Exercise aim – Please give an exact copy of every line from the one holding "pyautogui.click(x=<x>, y=<y>)" through the final line of the records below.
Data supplied: Begin
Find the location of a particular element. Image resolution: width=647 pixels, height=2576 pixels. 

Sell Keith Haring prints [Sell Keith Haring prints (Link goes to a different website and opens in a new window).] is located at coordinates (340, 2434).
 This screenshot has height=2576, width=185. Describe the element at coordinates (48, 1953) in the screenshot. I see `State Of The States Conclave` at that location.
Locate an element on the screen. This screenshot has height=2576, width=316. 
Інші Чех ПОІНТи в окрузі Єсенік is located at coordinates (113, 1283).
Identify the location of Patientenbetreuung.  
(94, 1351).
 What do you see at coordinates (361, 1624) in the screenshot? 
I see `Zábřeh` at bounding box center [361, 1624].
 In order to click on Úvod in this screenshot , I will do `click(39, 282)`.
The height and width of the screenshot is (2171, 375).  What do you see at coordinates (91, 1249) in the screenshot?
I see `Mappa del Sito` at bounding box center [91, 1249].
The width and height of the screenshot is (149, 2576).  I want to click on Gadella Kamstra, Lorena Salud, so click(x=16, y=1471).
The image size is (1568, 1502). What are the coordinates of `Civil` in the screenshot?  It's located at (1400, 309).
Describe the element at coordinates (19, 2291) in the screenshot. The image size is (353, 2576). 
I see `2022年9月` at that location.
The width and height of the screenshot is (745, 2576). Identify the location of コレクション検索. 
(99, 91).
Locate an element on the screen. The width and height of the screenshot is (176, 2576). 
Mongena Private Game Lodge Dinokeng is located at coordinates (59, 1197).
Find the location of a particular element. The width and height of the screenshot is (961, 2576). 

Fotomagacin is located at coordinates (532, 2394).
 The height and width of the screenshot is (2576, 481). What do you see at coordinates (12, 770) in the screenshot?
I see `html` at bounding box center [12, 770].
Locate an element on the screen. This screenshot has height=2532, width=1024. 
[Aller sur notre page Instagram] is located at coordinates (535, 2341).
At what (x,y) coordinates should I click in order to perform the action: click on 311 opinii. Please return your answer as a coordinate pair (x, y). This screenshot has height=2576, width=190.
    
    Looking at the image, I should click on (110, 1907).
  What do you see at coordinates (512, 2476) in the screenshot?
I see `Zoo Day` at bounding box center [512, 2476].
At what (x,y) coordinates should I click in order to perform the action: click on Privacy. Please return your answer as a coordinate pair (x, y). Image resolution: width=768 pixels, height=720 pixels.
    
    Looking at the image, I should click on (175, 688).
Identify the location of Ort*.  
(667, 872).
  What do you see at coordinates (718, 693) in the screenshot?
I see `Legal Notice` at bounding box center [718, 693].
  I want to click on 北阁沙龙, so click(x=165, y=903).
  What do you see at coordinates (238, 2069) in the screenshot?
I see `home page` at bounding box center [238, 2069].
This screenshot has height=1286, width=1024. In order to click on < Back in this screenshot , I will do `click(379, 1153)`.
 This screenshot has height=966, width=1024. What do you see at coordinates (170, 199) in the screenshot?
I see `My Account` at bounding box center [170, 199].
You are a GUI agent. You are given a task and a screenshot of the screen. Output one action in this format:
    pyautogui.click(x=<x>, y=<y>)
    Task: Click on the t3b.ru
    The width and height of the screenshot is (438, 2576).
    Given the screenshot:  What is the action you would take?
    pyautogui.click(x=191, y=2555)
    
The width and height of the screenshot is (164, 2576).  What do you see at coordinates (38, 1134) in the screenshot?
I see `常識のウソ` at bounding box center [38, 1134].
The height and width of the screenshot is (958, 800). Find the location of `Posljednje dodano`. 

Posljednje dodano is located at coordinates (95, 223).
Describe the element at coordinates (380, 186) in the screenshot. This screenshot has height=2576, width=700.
Data supplied: End
Reply –
    pyautogui.click(x=<x>, y=<y>)
    Task: Click on the t3b.ru
    The width and height of the screenshot is (438, 2576).
    Given the screenshot:  What is the action you would take?
    pyautogui.click(x=191, y=2555)
    
The width and height of the screenshot is (164, 2576).  What do you see at coordinates (38, 1134) in the screenshot?
I see `常識のウソ` at bounding box center [38, 1134].
The height and width of the screenshot is (958, 800). Find the location of `Posljednje dodano`. 

Posljednje dodano is located at coordinates (95, 223).
Describe the element at coordinates (380, 186) in the screenshot. This screenshot has height=2576, width=700.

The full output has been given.